• Record excerpts:
⟨

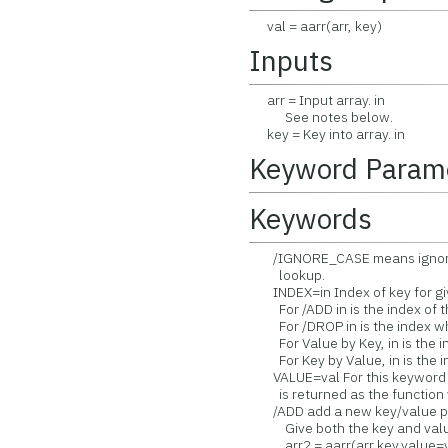
val = aarr(arr, key)
Inputs
arr = Input array. in
See notes below.
key = Key into array. in
Keyword Param
Keywords
/IGNORE_CASE means ignore c
lookup.
INDEX=in Index of key for giv
For /ADD in is the index of t
For /DROP in is the index wh
For Value by Key, in is the in
For Key by Value, in is the in
VALUE=val For this keyword t
is returned as the function va
/ADD add a new key/value pair
Give both the key and value 
arr2 = aarr(arr,key,value=v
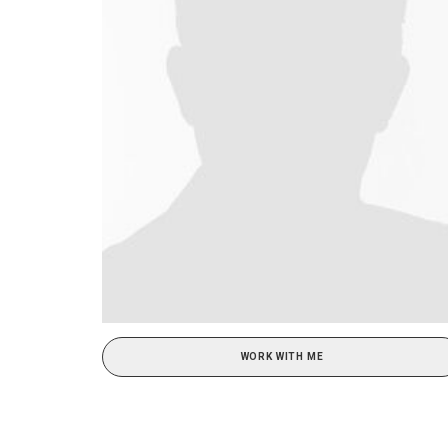
WORK WITH ME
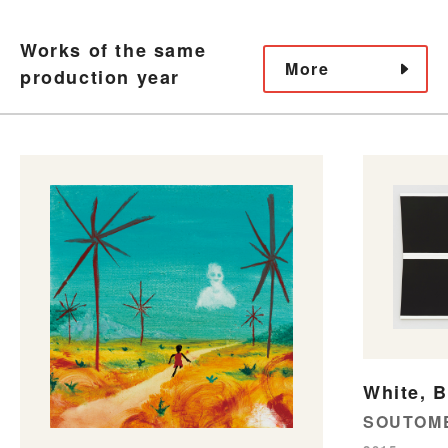
Works of the same
More
production year
White, B
SOUTOME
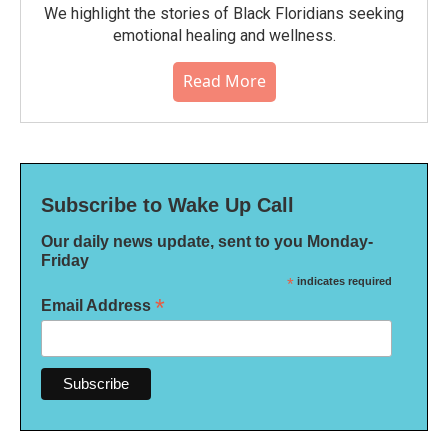
We highlight the stories of Black Floridians seeking
emotional healing and wellness.
Read More
Subscribe to Wake Up Call
Our daily news update, sent to you Monday-
Friday
*
indicates required
*
Email Address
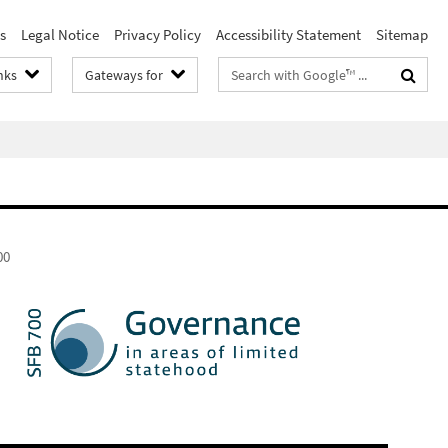
s
Legal Notice
Privacy Policy
Accessibility Statement
Sitemap
Search
nks
Gateways for
terms
00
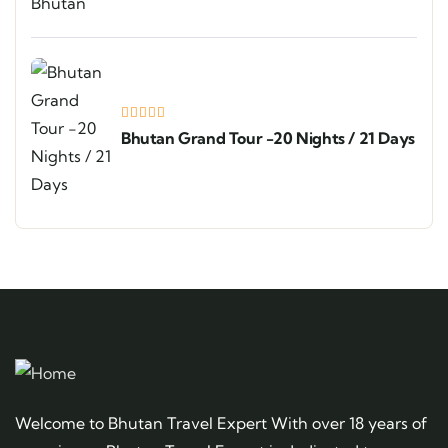
Bhutan Grand Tour -20 Nights / 21 Days
Welcome to Bhutan Travel Expert With over 18 years of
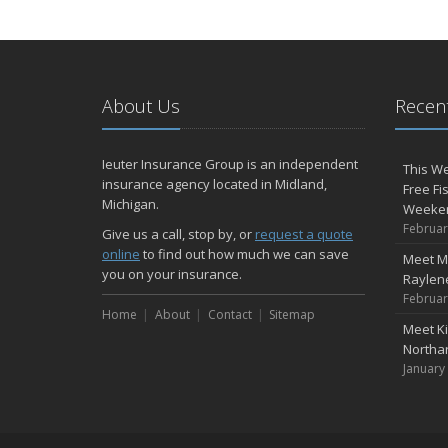
About Us
Recent
Ieuter Insurance Group is an independent
This We
insurance agency located in Midland,
Free Fi
Michigan.
Weeke
Februar
Give us a call, stop by, or
request a quote
online
to find out how much we can save
Meet M
you on your insurance.
Raylene
Februar
Home
About
Contact
Sitemap
Meet K
Northa
January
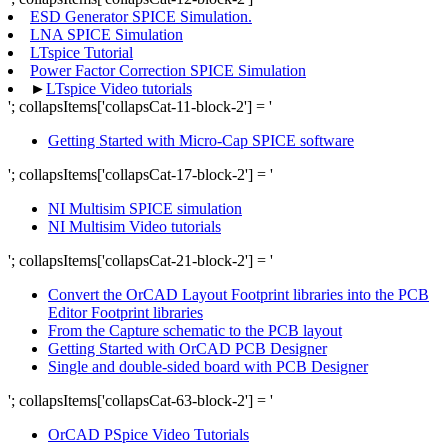
ESD Generator SPICE Simulation.
LNA SPICE Simulation
LTspice Tutorial
Power Factor Correction SPICE Simulation
►
LTspice Video tutorials
'; collapsItems['collapsCat-11-block-2'] = '
Getting Started with Micro-Cap SPICE software
'; collapsItems['collapsCat-17-block-2'] = '
NI Multisim SPICE simulation
NI Multisim Video tutorials
'; collapsItems['collapsCat-21-block-2'] = '
Convert the OrCAD Layout Footprint libraries into the PCB
Editor Footprint libraries
From the Capture schematic to the PCB layout
Getting Started with OrCAD PCB Designer
Single and double-sided board with PCB Designer
'; collapsItems['collapsCat-63-block-2'] = '
OrCAD PSpice Video Tutorials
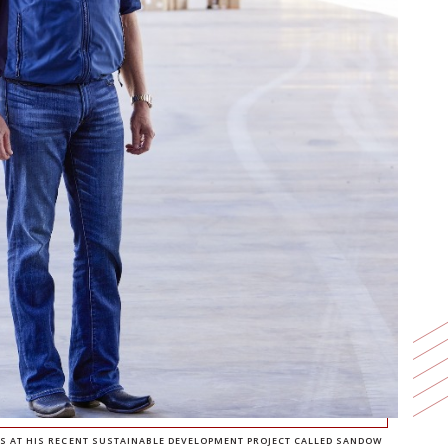
DS AT HIS RECENT SUSTAINABLE DEVELOPMENT PROJECT CALLED SANDOW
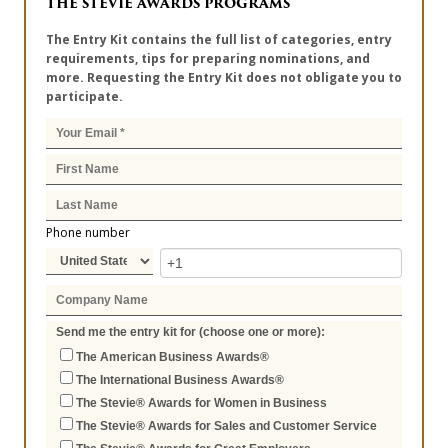
THE STEVIE AWARDS PROGRAMS
The Entry Kit contains the full list of categories, entry
requirements, tips for preparing nominations, and
more. Requesting the Entry Kit does not obligate you to
participate.
Phone number
Send me the entry kit for (choose one or more):
The American Business Awards®
The International Business Awards®
The Stevie® Awards for Women in Business
The Stevie® Awards for Sales and Customer Service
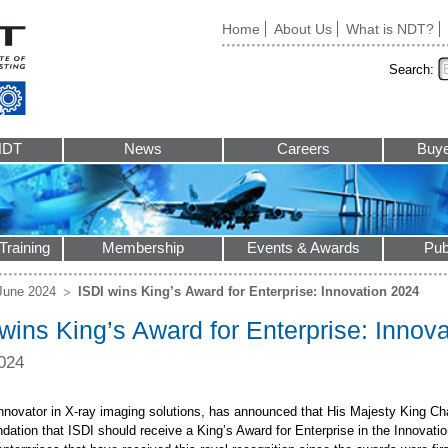
Home
About Us
What is NDT?
Search:
NDT
News
Careers
Buye
Training
Membership
Events & Awards
Pub
June 2024
ISDI wins King’s Award for Enterprise: Innovation 2024
wins King’s Award for Enterprise: Innov
024
innovator in X-ray imaging solutions, has announced that His Majesty King Cha
ation that ISDI should receive a King’s Award for Enterprise in the Innovatio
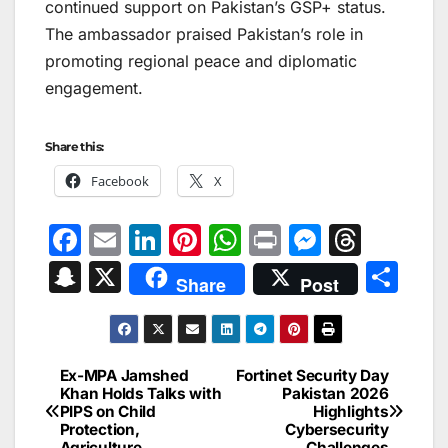
continued support on Pakistan’s GSP+ status.
The ambassador praised Pakistan’s role in
promoting regional peace and diplomatic
engagement.
Share this:
Facebook
X
F
E
Li
Pi
W
Pr
M
T
a
m
n
nt
h
in
e
hr
S
X
S
Share
Post
c
ai
k
er
at
t
s
e
n
h
e
l
e
e
s
s
a
a
ar
b
dI
st
A
e
d
p
e
Ex-MPA Jamshed
Fortinet Security Day
Post
o
n
p
n
s
Khan Holds Talks with
Pakistan 2026
c
PIPS on Child
Highlights
navigation
o
p
g
h
Protection,
Cybersecurity
Agriculture
Challenges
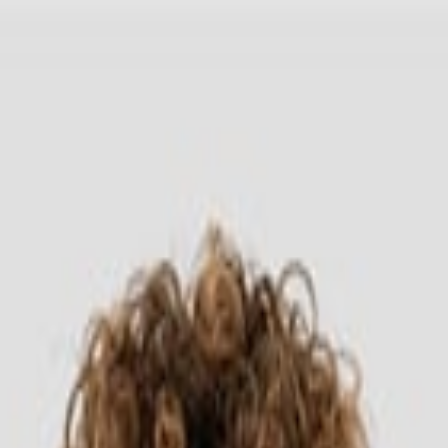
Headwear
Cara Order
ong Sleeve 7280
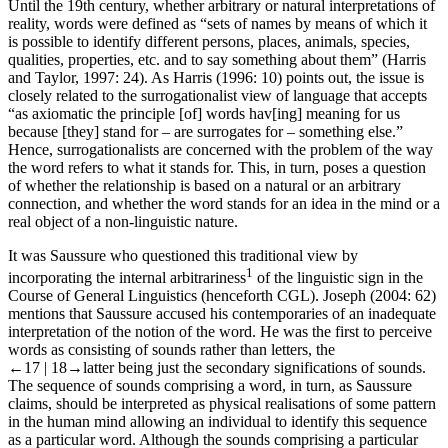
Until the 19th century, whether arbitrary or natural interpretations of
reality, words were defined as “sets of names by means of which it
is possible to identify different persons, places, animals, species,
qualities, properties,
etc
. and to say something about them” (Harris
and Taylor,
1997
: 24). As Harris (
1996
: 10) points out, the issue is
closely related to the surrogationalist view of language that accepts
“as axiomatic the principle [of] words hav[ing] meaning for us
because [they] stand for – are surrogates for – something else.”
Hence, surrogationalists are concerned with the problem of the way
the word refers to what it stands for. This, in turn, poses a question
of whether the relationship is based on a natural or an arbitrary
connection, and whether the word stands for an idea in the mind or a
real object of a non-linguistic nature.
It was Saussure who questioned this traditional view by
1
incorporating the internal arbitrariness
of the linguistic sign in the
Course of General Linguistics
(henceforth
CGL
). Joseph (
2004
: 62)
mentions that Saussure accused his contemporaries of an inadequate
interpretation of the notion of the word. He was the first to perceive
words as consisting of sounds rather than letters, the
←17 |
18→
latter being just the secondary significations of sounds.
The sequence of sounds comprising a word, in turn, as Saussure
claims, should be interpreted as physical realisations of some pattern
in the human mind allowing an individual to identify this sequence
as a particular word. Although the sounds comprising a particular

⟩

• Try it: In the listing above, find the line containing "because [they] stand" and please quote exactly that line through the last one, and no other lines.

• The completed task:
because [they] stand for – are surrogates for – something else.”
Hence, surrogationalists are concerned with the problem of the way
the word refers to what it stands for. This, in turn, poses a question
of whether the relationship is based on a natural or an arbitrary
connection, and whether the word stands for an idea in the mind or a
real object of a non-linguistic nature.
It was Saussure who questioned this traditional view by
1
incorporating the internal arbitrariness
of the linguistic sign in the
Course of General Linguistics
(henceforth
CGL
). Joseph (
2004
: 62)
mentions that Saussure accused his contemporaries of an inadequate
interpretation of the notion of the word. He was the first to perceive
words as consisting of sounds rather than letters, the
←17 |
18→
latter being just the secondary significations of sounds.
The sequence of sounds comprising a word, in turn, as Saussure
claims, should be interpreted as physical realisations of some pattern
in the human mind allowing an individual to identify this sequence
as a particular word. Although the sounds comprising a particular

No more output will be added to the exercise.